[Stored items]
###
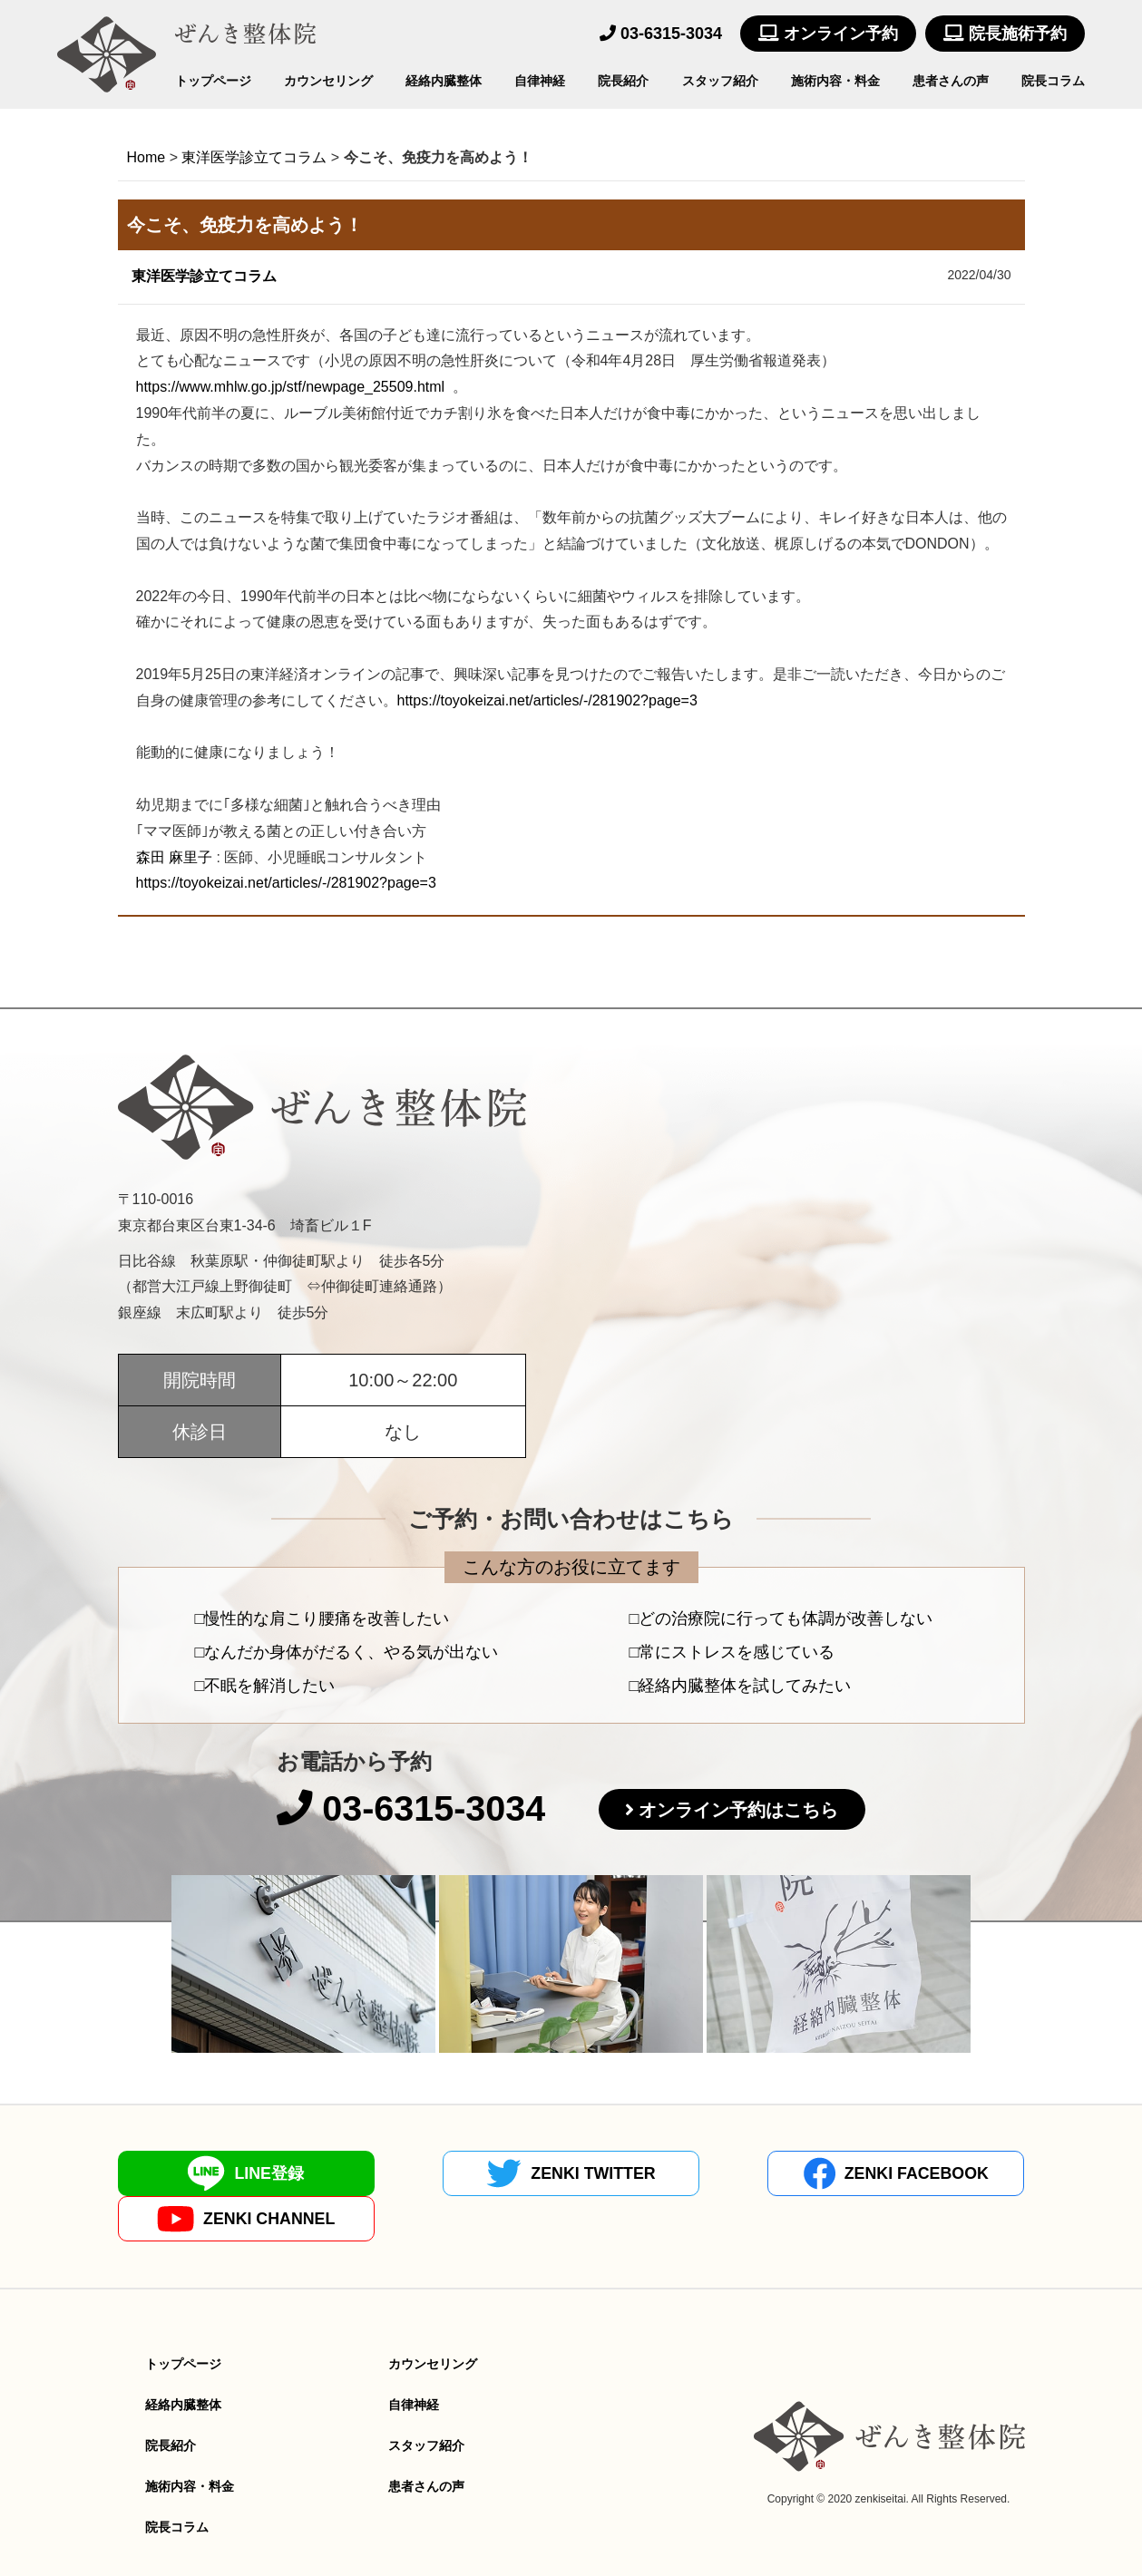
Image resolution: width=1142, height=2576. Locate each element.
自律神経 (539, 80)
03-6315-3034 (661, 33)
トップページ (213, 80)
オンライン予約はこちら (741, 1811)
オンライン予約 (828, 33)
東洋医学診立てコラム (204, 276)
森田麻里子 (174, 857)
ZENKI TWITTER (457, 2174)
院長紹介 (623, 80)
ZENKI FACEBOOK (684, 2174)
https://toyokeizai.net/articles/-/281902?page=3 (547, 700)
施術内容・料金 (835, 80)
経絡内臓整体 (443, 80)
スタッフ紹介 (720, 80)
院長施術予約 (1005, 33)
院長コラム (1053, 80)
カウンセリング (328, 80)
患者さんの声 (951, 80)
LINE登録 (229, 2174)
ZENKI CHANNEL (913, 2174)
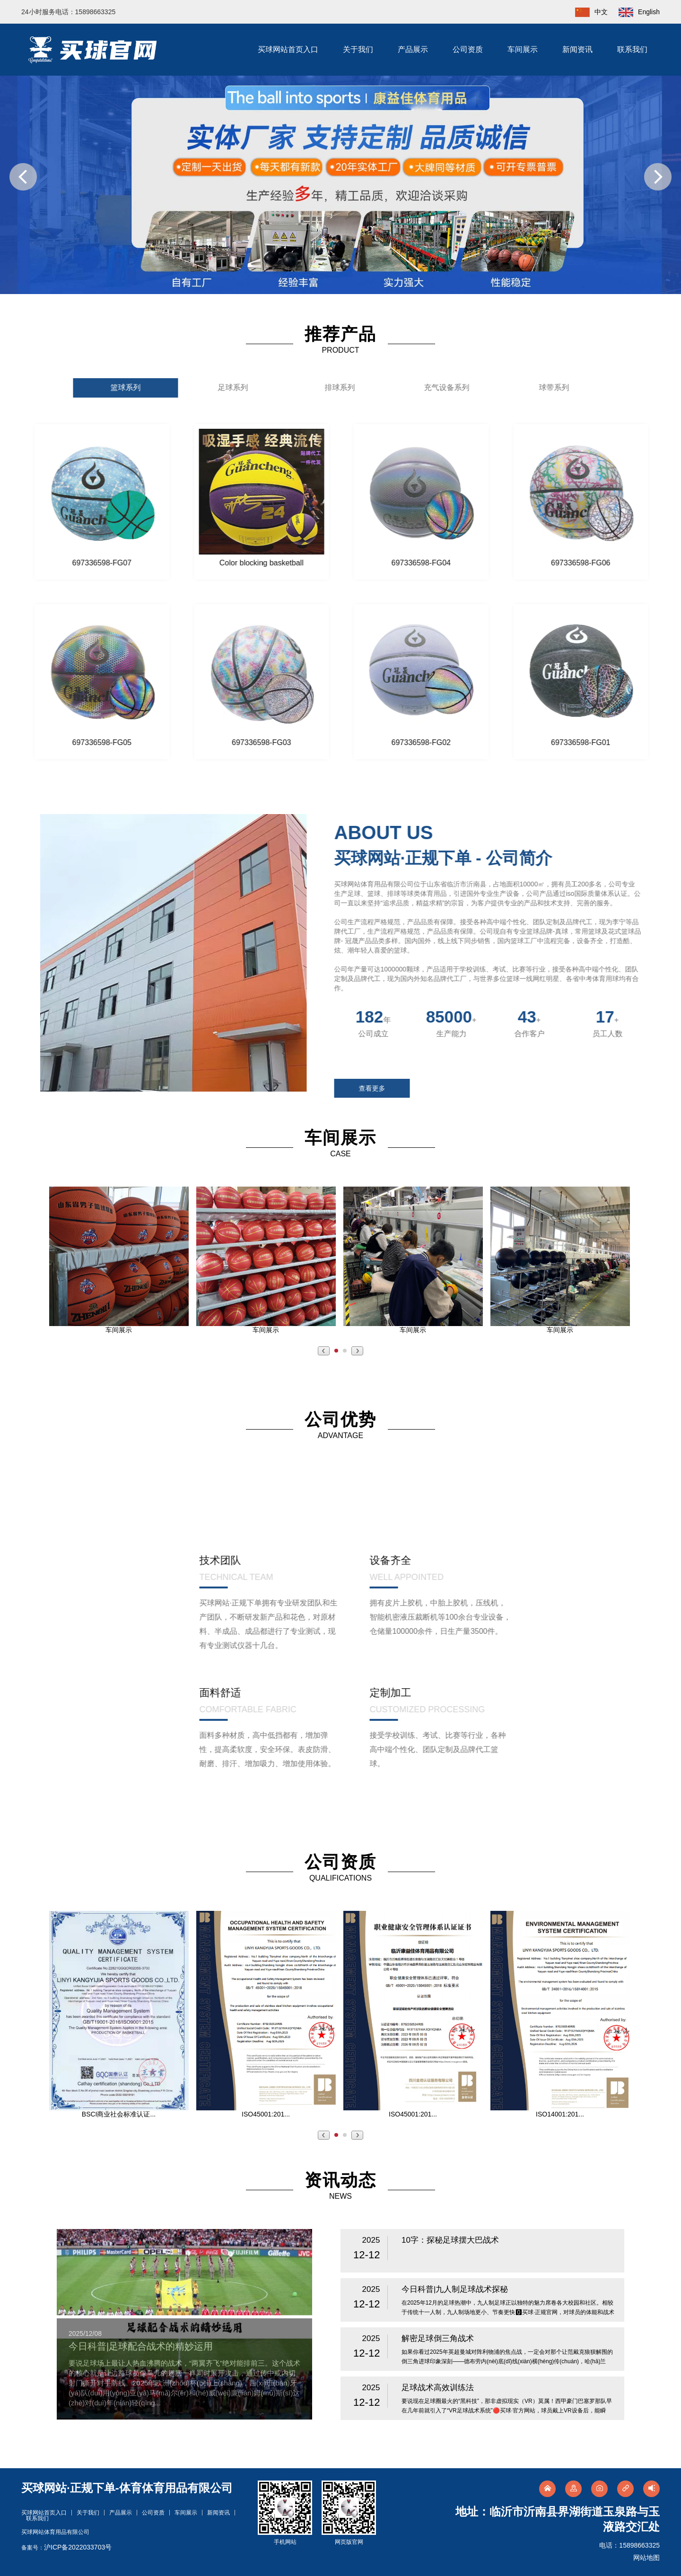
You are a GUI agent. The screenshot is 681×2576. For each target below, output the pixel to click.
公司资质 (468, 49)
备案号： (66, 2547)
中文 (587, 12)
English (635, 12)
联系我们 (632, 49)
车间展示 (522, 49)
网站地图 (646, 2557)
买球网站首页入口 (288, 49)
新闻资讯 (577, 49)
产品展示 (413, 49)
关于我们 (358, 49)
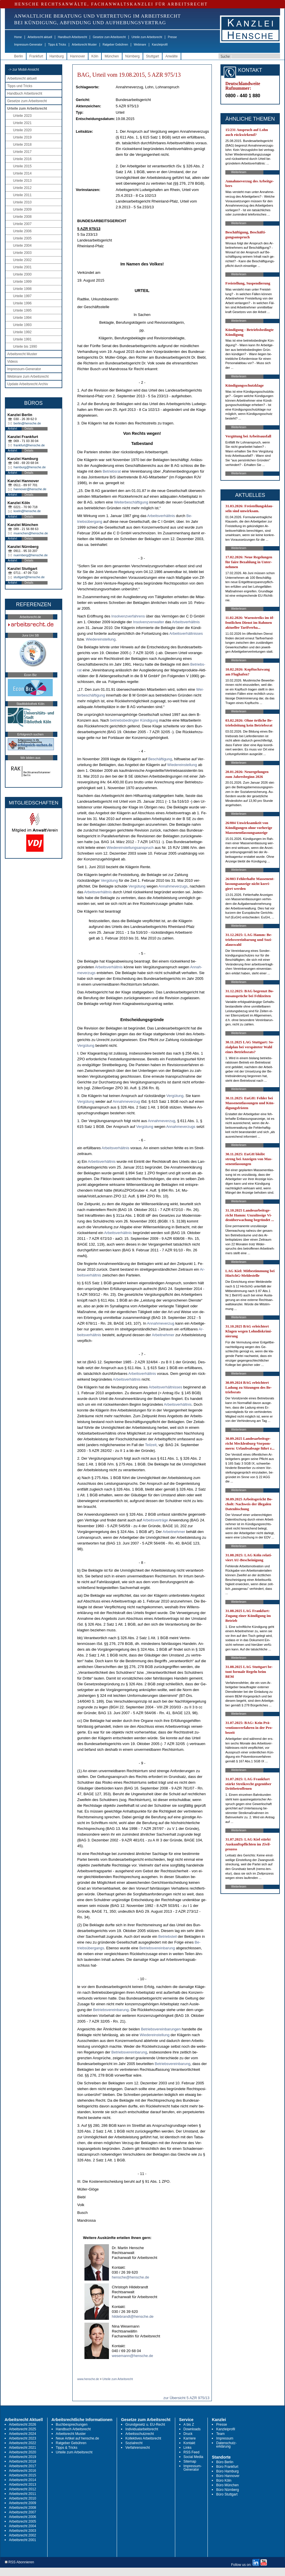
###
Problem description: Retype exactly the lines from the one containing "施術内容・料金 (835, 80)" through the last line of the records above, both included, and leave out any pictures.

Response:
施術内容・料金 (835, 80)
経絡内臓整体 (443, 80)
スタッフ紹介 (720, 80)
院長施術予約 (1005, 33)
院長コラム (1053, 80)
カウンセリング (328, 80)
患者さんの声 (951, 80)
LINE登録 (229, 2174)
ZENKI CHANNEL (913, 2174)
You are a GUI agent. The screenshot is 681×2576. For each target below, output the pixel to click.
公司资质 (468, 49)
备案号： (66, 2547)
中文 (587, 12)
English (635, 12)
联系我们 (632, 49)
车间展示 (522, 49)
网站地图 (646, 2557)
买球网站首页入口 (288, 49)
新闻资讯 (577, 49)
产品展示 (413, 49)
关于我们 (358, 49)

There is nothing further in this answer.